··· DATA EXCERPTS ···

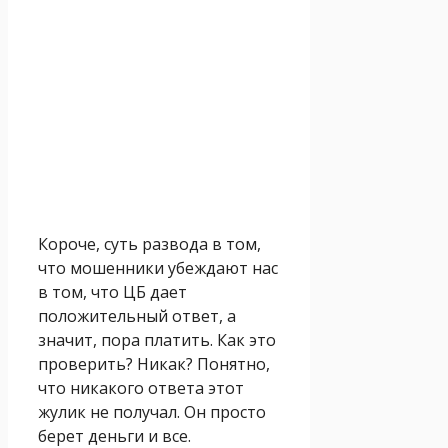
Короче, суть развода в том,
что мошенники убеждают нас
в том, что ЦБ дает
положительный ответ, а
значит, пора платить. Как это
проверить? Никак? Понятно,
что никакого ответа этот
жулик не получал. Он просто
берет деньги и все.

···

DIRECTIONS
The whole listing should be restated word for word, with no pictures.

TASK RESULT
Короче, суть развода в том,
что мошенники убеждают нас
в том, что ЦБ дает
положительный ответ, а
значит, пора платить. Как это
проверить? Никак? Понятно,
что никакого ответа этот
жулик не получал. Он просто
берет деньги и все.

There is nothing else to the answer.